Other statutory obligations on all members of the University are defined in the "Regulations Relating to the use of Information Technology Facilities" as approved by Council. This includes the definition of the circumstances under which the University may monitor use of its ICT systems, and the levels of authorisation required for this to be done. Guidelines can be found at http://www.ict.ox.ac.uk/oxford/rules. Procedures should be implemented to ensure the privacy of data belonging to users is maintained, and system administrators do not access a user's data without the user's permission, except as laid out in the "Regulations Relating to the use of Information Technology Facilities". If routine monitoring or recording is carried out of data or web sites accessed, etc., this should be made clear to all users of the system.

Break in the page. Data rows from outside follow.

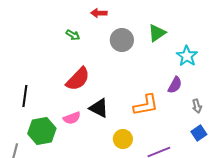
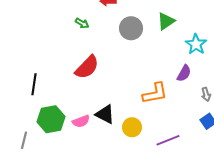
black triangle: (99, 108) -> (105, 114), moved
pink semicircle: (72, 118) -> (81, 121), moved

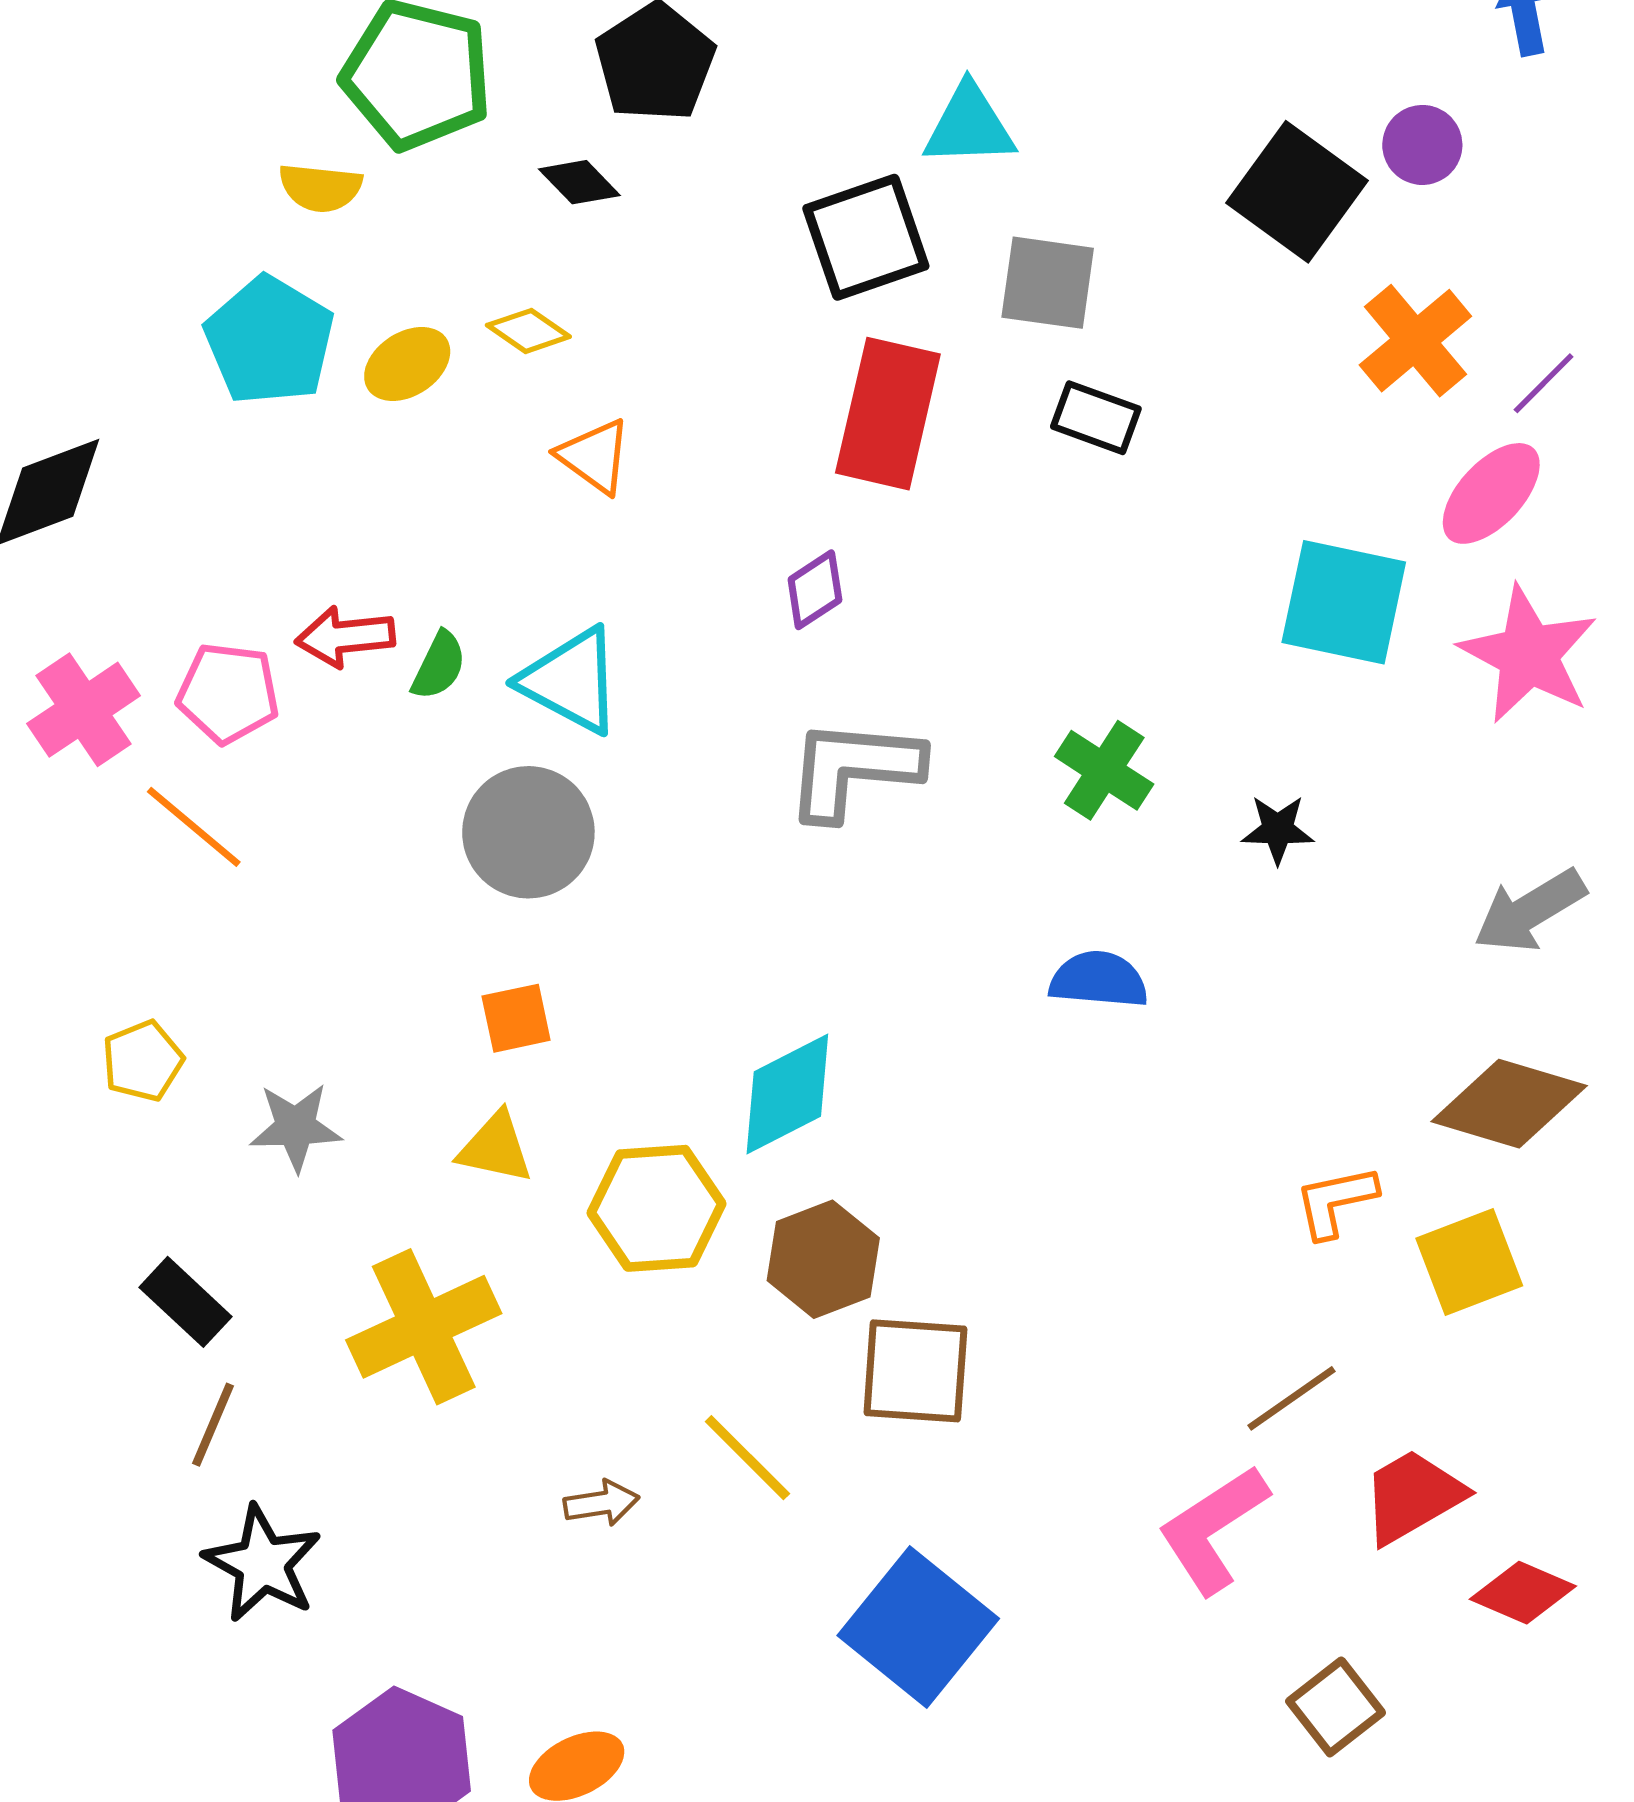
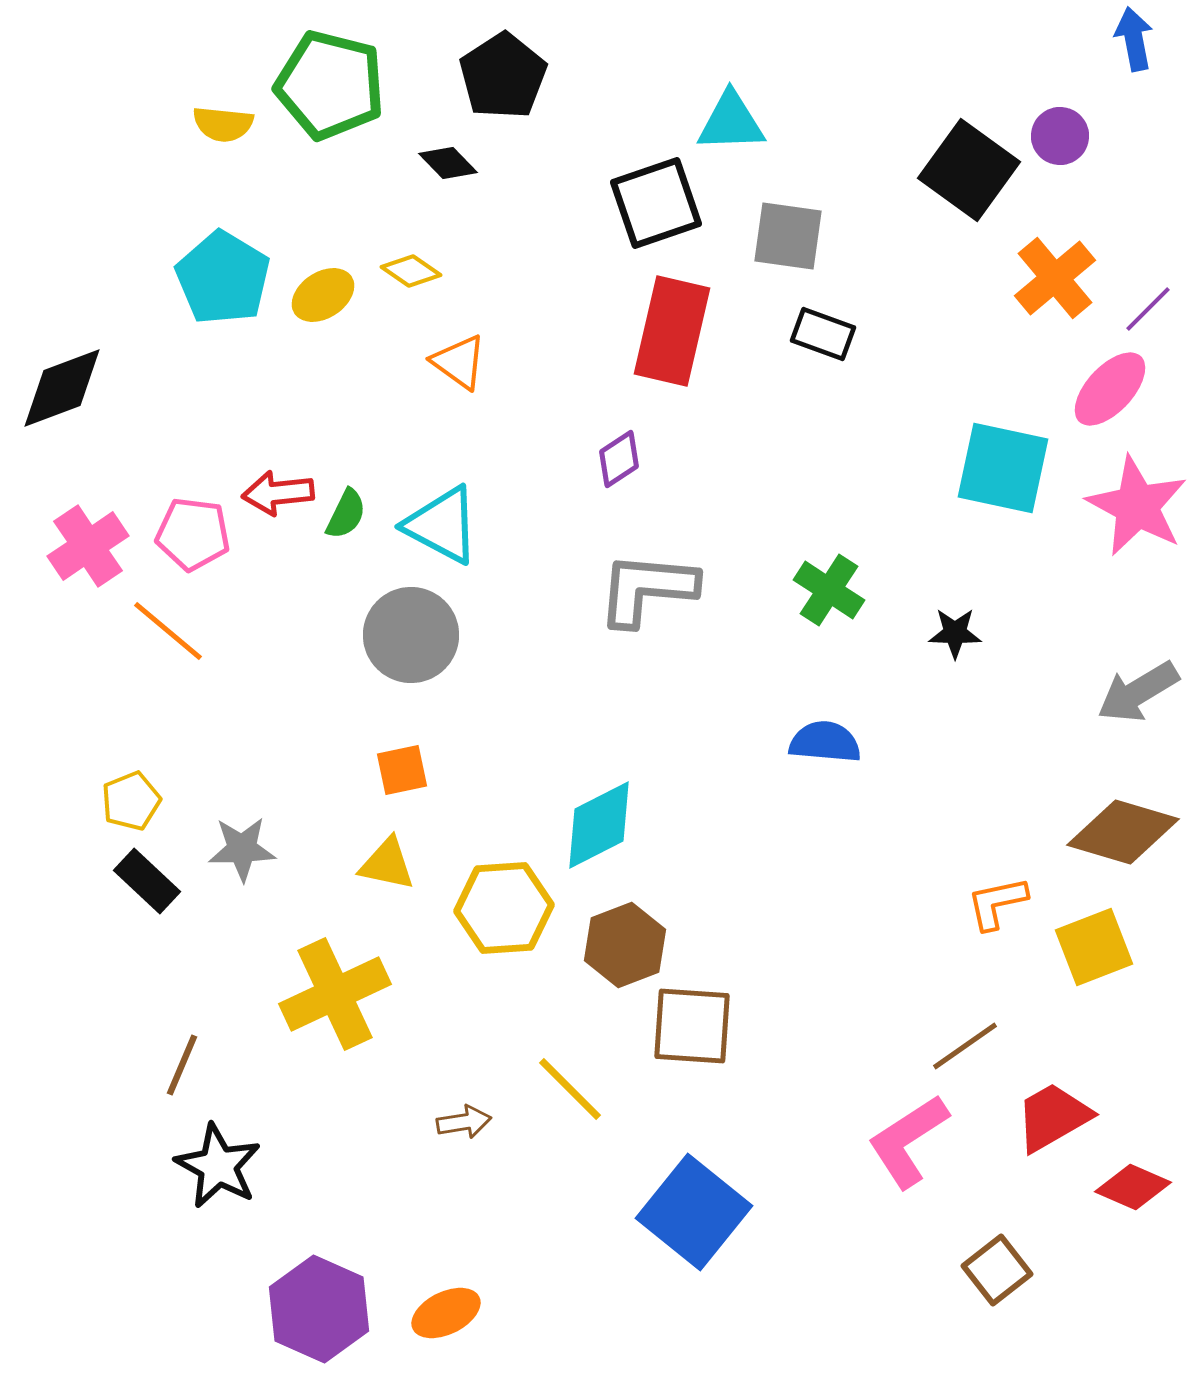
yellow semicircle: (320, 188) -> (223, 124), moved
black rectangle: (185, 1302) -> (147, 881), moved

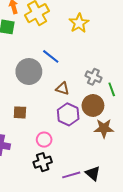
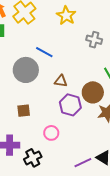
gray cross: (93, 77) -> (94, 40), moved
black cross: (43, 162) -> (33, 158), moved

Procedures must exist to ensure data protection and privacy laws are upheld as required in relevant legislation, regulations and, if applicable, contractual clauses. If data are to be transferred outside the European Economic Area, appropriate controls must be implemented to ensure the provisions of the Data Protection Act 1998. Cryptographic controls must be used in compliance with all relevant agreements, laws and regulations. When dealing with incidents involving potentially illegal material the following guidelines should be observed: http://www.ict.ox.ac.uk/oxford/rules/soaguidelines.xml.
Individual units should ensure that all relevant statutory, regulatory and contractual requirements and the unit's approach to meet these requirements are explicitly defined, documented and kept up to date. Procedures must be implemented to ensure the unit abides by all UK legislation and relevant legislation of the European Union.
- The Computer Misuse Act (1990)
- The Data Protection Act (1998)
- The Regulation of Investigatory Powers Act (2000)
- The Telecommunications (Lawful Business Practice) (Interception of Communications) Regulations (2000)
- The Freedom of Information Act (2000)
- The Special Educational Needs and Disability Act (2001).